Overview
- Status: Operational
- Owner: China Railway
- Locale: Shandong
- Termini: Hongdao; Jinan East;

Service
- Type: High-speed rail
- Operator(s): China Railway Jinan Group

History
- Opened: December 26, 2018

Technical
- Line length: 307.83 km (191 mi)
- Track gauge: 1,435 mm (4 ft 8+1⁄2 in)
- Operating speed: 350 km/h (217 mph)

= Jinan–Qingdao high-speed railway =

High-speed rail line in Shandong, China

The Jinan–Qingdao high-speed railway or Jiqing high-speed railway is a high-speed railway between Qingdao and Jinan, the two main cities of Shandong province. Qingdao and Jinan were already served by two double-track lines consisting of the high-speed Qingdao–Jinan Passenger Railway and the conventional Qingdao–Jinan Railway.
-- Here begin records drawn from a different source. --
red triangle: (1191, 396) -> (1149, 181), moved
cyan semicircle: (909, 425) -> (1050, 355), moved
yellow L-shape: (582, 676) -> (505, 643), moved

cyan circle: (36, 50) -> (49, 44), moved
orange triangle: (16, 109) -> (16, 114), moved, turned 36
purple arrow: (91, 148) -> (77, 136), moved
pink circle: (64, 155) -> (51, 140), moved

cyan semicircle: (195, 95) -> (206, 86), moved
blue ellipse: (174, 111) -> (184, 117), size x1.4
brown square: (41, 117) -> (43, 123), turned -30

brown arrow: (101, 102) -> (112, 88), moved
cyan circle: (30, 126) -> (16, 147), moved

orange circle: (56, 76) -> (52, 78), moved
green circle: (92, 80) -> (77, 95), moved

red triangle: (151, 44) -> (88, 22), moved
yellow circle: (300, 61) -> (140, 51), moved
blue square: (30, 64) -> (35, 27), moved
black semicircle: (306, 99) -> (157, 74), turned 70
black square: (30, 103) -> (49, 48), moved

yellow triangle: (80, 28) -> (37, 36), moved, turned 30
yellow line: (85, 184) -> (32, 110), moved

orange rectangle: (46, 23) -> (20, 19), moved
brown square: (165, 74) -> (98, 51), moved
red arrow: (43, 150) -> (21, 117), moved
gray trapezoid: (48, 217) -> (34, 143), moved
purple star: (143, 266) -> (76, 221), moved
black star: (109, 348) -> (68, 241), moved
The new railway is a part of the Qingdao–Yinchuan corridor, one of the 8+8 national high-speed rail gridline, and provides further relief to rail transport between Qingdao and Jinan. Planning was approved by the NDRC on June 10, 2014 with construction starting a year later. Tracklaying started in 2017 and the whole line was opened on 26 December 2018. The railway shortens travel times between Qingdao and Jinan to 1 hour. This is in contrast to the 2.5 hours needed on the Qingdao–Jinan Passenger Railway and 4 hours on the original conventional Qingdao–Jinan Railway.

==Stations==

| Station Name | China Railway transfers/connections | Metro transfers/connections |
|---|---|---|
| Jinan East |  | 3 |
| Zhangqiu North |  |  |
| Zouping |  |  |
| Zibo North |  |  |
| Linzi North |  |  |
| Qingzhoushi North |  |  |
| Weifang North | Weifang–Laixi high-speed railway |  |
| Gaomi North |  |  |
| Jiaozhou North | Qingdao–Jinan passenger railway | 8 |
| Qingdao Airport |  | 8 (via Jiaodong International Airport station) |
| Hongdao | Qingdao–Yancheng railway | 8 |
| Qingdao North | Qingdao–Rongcheng intercity railway | 1 3 8 |

==See also==
- Qingdao–Jinan Passenger Railway – a slower high-speed railway running alongside the Qingdao–Jinan Railway.